======== Records shown ========
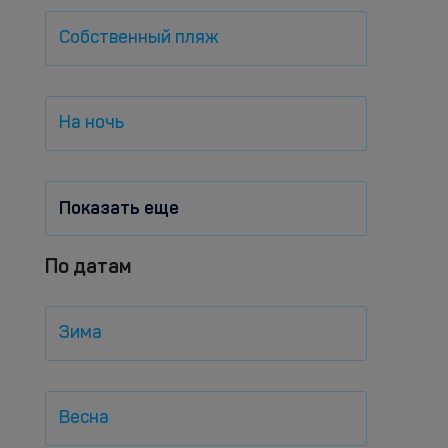
Собственный пляж
На ночь
Показать еще
По датам
Зима
Весна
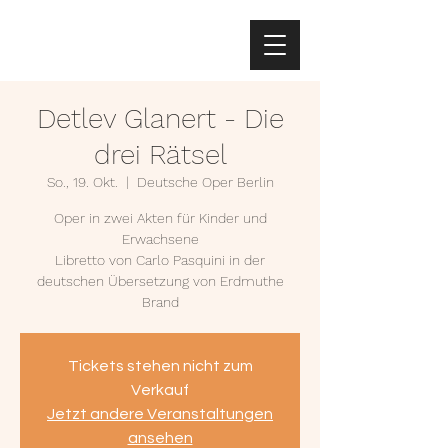
Detlev Glanert - Die
drei Rätsel
So., 19. Okt.
  |  
Deutsche Oper Berlin
Oper in zwei Akten für Kinder und
Erwachsene
Libretto von Carlo Pasquini in der
deutschen Übersetzung von Erdmuthe
Brand
Tickets stehen nicht zum
Verkauf
Jetzt andere Veranstaltungen
ansehen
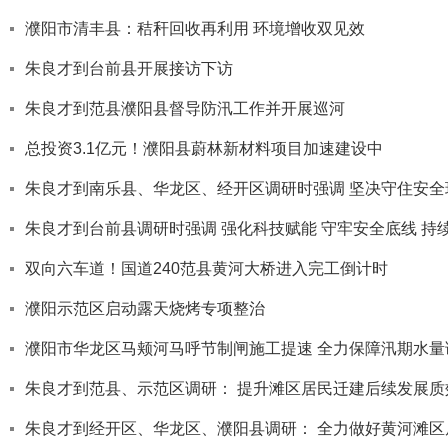
濮阳市清丰县：秸秆回收再利用 环境增收双见效
朱良才到台前县开展接访下访
朱良才到范县濮阳县督导防汛工作并开展巡河
总投资3.1亿元！濮阳县蔚林新材料项目加速建设中
朱良才到南乐县、华龙区、经开区调研时强调 坚决守住安全
朱良才到台前县调研时强调 强化科技赋能 守牢安全底线 
双向六车道！国道240范县黄河大桥进入完工倒计时
濮阳示范区启动露天烧烤专项整治
濮阳市华龙区马颊河马呼节制闸施工提速 全力保障汛期水量
朱良才到范县、示范区调研： 提升滩区居民迁建后续发展质
朱良才到经开区、华龙区、濮阳县调研： 全力做好黄河滩区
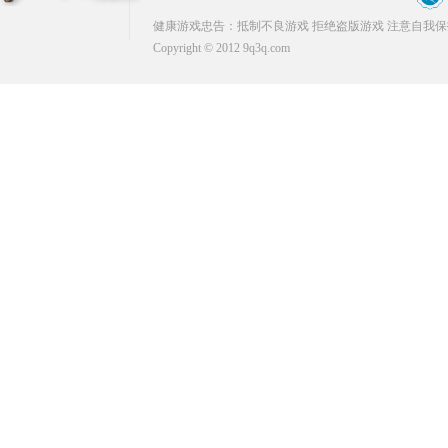
健康游戏忠告：抵制不良游戏 拒绝盗版游戏 注意自我保
Copyright © 2012 9q3q.com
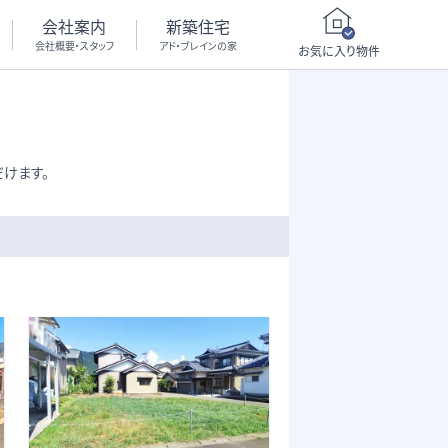
会社案内
新築住宅
会社概要・スタッフ
アド・ブレインの家
お気に入り物件
けます。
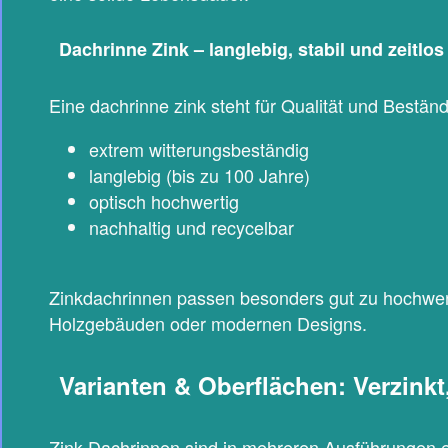
Dachrinne Zink – langlebig, stabil und zeitlos
Eine dachrinne zink steht für Qualität und Beständig
extrem witterungsbeständig
langlebig (bis zu 100 Jahre)
optisch hochwertig
nachhaltig und recycelbar
Zinkdachrinnen passen besonders gut zu hochwe
Holzgebäuden oder modernen Designs.
Varianten & Oberflächen: Verzinkt,
Zink-Dachrinnen sind in mehreren Ausführungen er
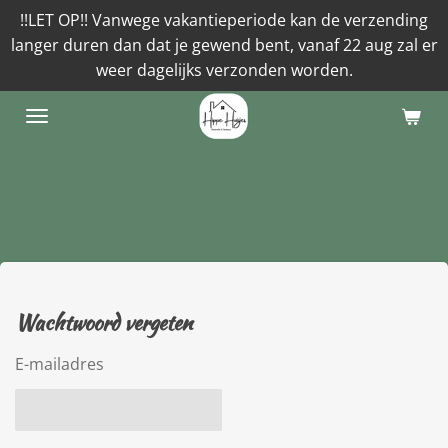
!!LET OP!! Vanwege vakantieperiode kan de verzending
Ga
langer duren dan dat je gewend bent, vanaf 22 aug zal er
direct
weer dagelijks verzonden worden.
naar
de
hoofdinhoud
Wachtwoord vergeten
E-mailadres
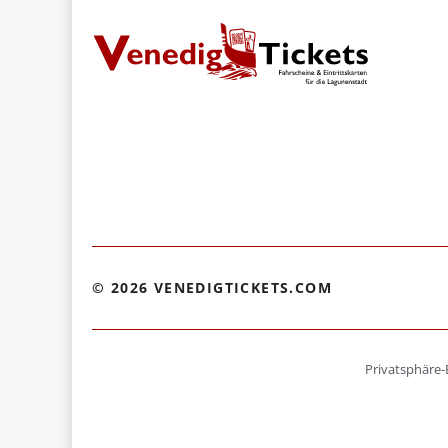
© 2026 VENEDIGTICKETS.COM
Privatsphäre-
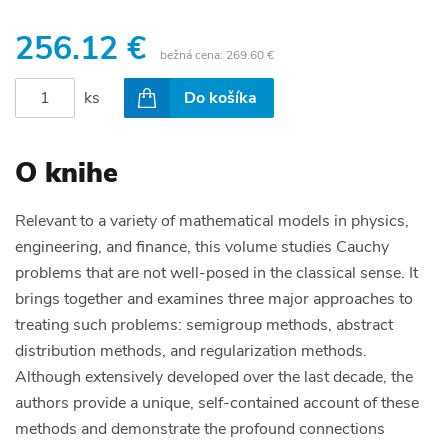
256.12 €
bežná cena:
269.60 €
ks
Do košíka
O knihe
Relevant to a variety of mathematical models in physics,
engineering, and finance, this volume studies Cauchy
problems that are not well-posed in the classical sense. It
brings together and examines three major approaches to
treating such problems: semigroup methods, abstract
distribution methods, and regularization methods.
Although extensively developed over the last decade, the
authors provide a unique, self-contained account of these
methods and demonstrate the profound connections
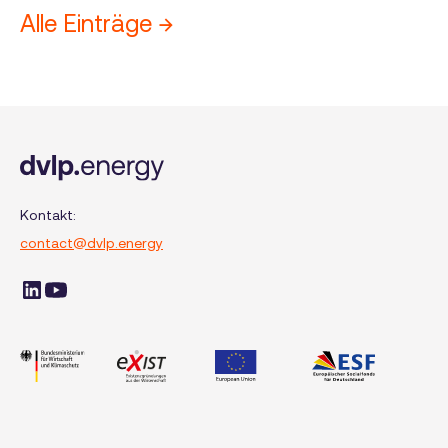
Alle Einträge →
Kontakt:
contact@dvlp.energy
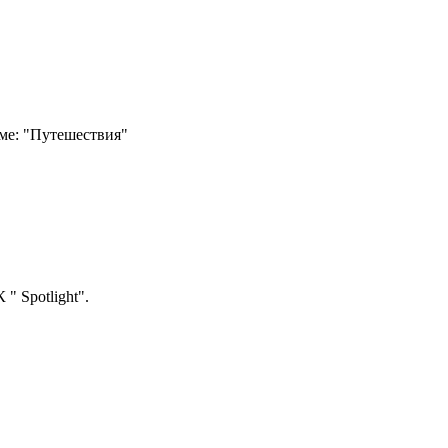
еме: "Путешествия"
" Spotlight".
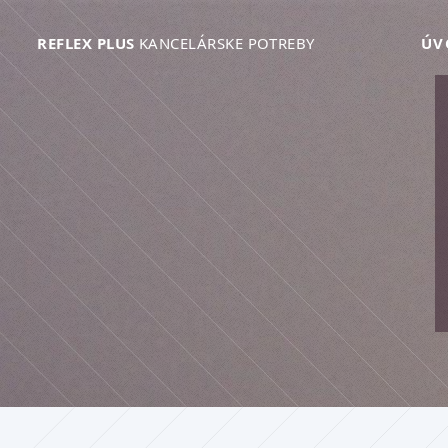
REFLEX PLUS
KANCELÁRSKE POTREBY
ÚV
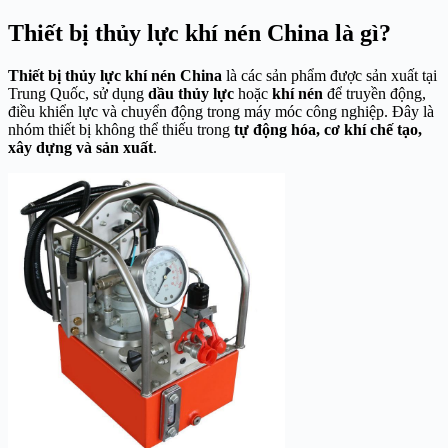
Thiết bị thủy lực khí nén China là gì?
Thiết bị thủy lực khí nén China
là các sản phẩm được sản xuất tại
Trung Quốc, sử dụng
dầu thủy lực
hoặc
khí nén
để truyền động,
điều khiển lực và chuyển động trong máy móc công nghiệp. Đây là
nhóm thiết bị không thể thiếu trong
tự động hóa, cơ khí chế tạo,
xây dựng và sản xuất
.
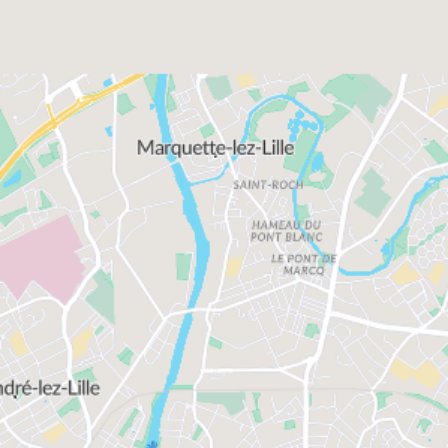
L'achat d'un appartement neuf à Lille permet
également profiter d'une position centrale au cœur
de l'Europe. Le réseau autoroutier et l'offre
TGV/Eurostar la placent à quelques heures
seulement de Paris, Bruxelles, Amsterdam et
Londres. Les résidences neuves de VINCI
immobilier à Lille allient modernité et nature, pour
offrir une qualité de vie recherchée.
En effet, nos nouveaux programmes immobiliers
vous offrent l’opportunité d’acheter un appartement
neuf (du type studio aux spacieux et lumineux 4
pièces en duplex) au sein de résidences modernes,
entièrement sécurisées, généralement situées en
plein centre-ville de Lille (ou à quelques minutes).
Alors n’hésitez plus, choisissez d’ores et déjà
l’appartement qui vous convient le mieux parmi
notre large sélection. La plupart de nos beaux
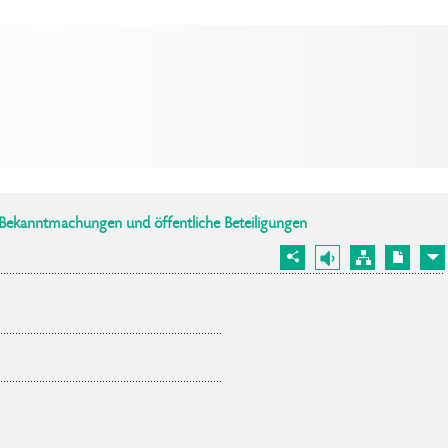
Bekanntmachungen und öffentliche Beteiligungen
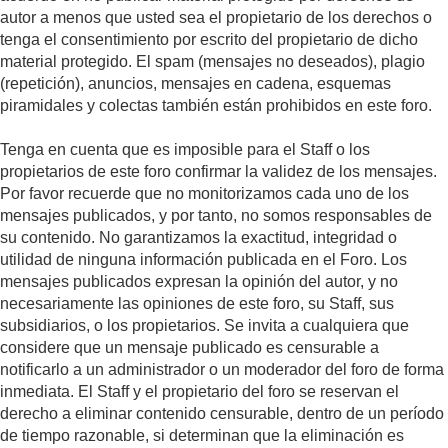
autor a menos que usted sea el propietario de los derechos o
tenga el consentimiento por escrito del propietario de dicho
material protegido. El spam (mensajes no deseados), plagio
(repetición), anuncios, mensajes en cadena, esquemas
piramidales y colectas también están prohibidos en este foro.
Tenga en cuenta que es imposible para el Staff o los
propietarios de este foro confirmar la validez de los mensajes.
Por favor recuerde que no monitorizamos cada uno de los
mensajes publicados, y por tanto, no somos responsables de
su contenido. No garantizamos la exactitud, integridad o
utilidad de ninguna información publicada en el Foro. Los
mensajes publicados expresan la opinión del autor, y no
necesariamente las opiniones de este foro, su Staff, sus
subsidiarios, o los propietarios. Se invita a cualquiera que
considere que un mensaje publicado es censurable a
notificarlo a un administrador o un moderador del foro de forma
inmediata. El Staff y el propietario del foro se reservan el
derecho a eliminar contenido censurable, dentro de un período
de tiempo razonable, si determinan que la eliminación es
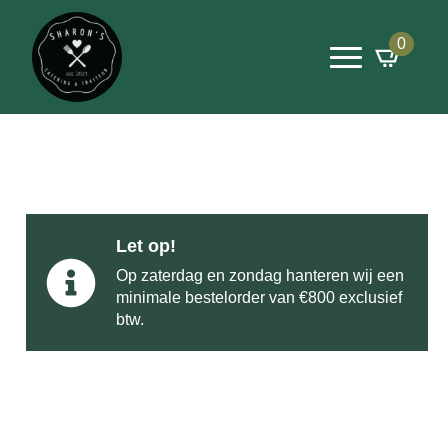
0
Let op!
Op zaterdag en zondag hanteren wij een
minimale bestelorder van €800 exclusief
btw.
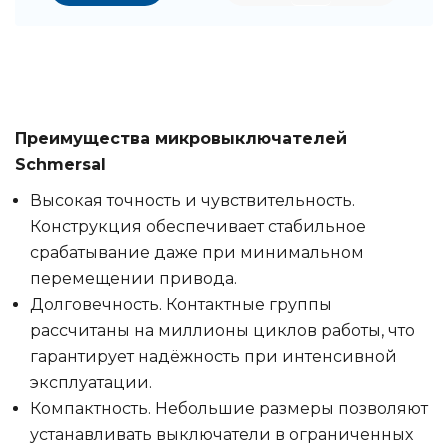
Преимущества микровыключателей
Schmersal
Высокая точность и чувствительность.
Конструкция обеспечивает стабильное
срабатывание даже при минимальном
перемещении привода.
Долговечность. Контактные группы
рассчитаны на миллионы циклов работы, что
гарантирует надёжность при интенсивной
эксплуатации.
Компактность. Небольшие размеры позволяют
устанавливать выключатели в ограниченных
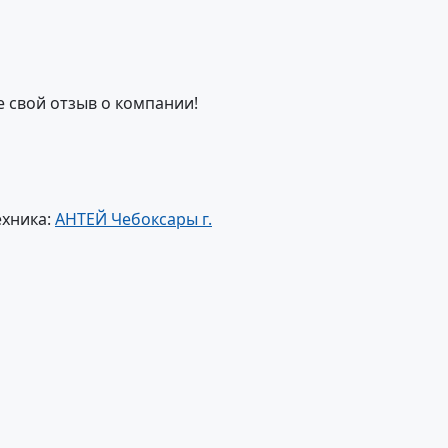
е свой отзыв о компании!
ехника:
АНТЕЙ Чебоксары г.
========
■ Exercise directions:
Retype the entries above exactly. Stop after the line containing "Tickets stehen nicht zum", and omit the pictures.

■ Result for this task:
Собственный пляж
На ночь
Показать еще
По датам
Зима
Весна
Detlev Glanert - Die
drei Rätsel
So., 19. Okt.
  |  
Deutsche Oper Berlin
Oper in zwei Akten für Kinder und
Erwachsene
Libretto von Carlo Pasquini in der
deutschen Übersetzung von Erdmuthe
Brand
Tickets stehen nicht zum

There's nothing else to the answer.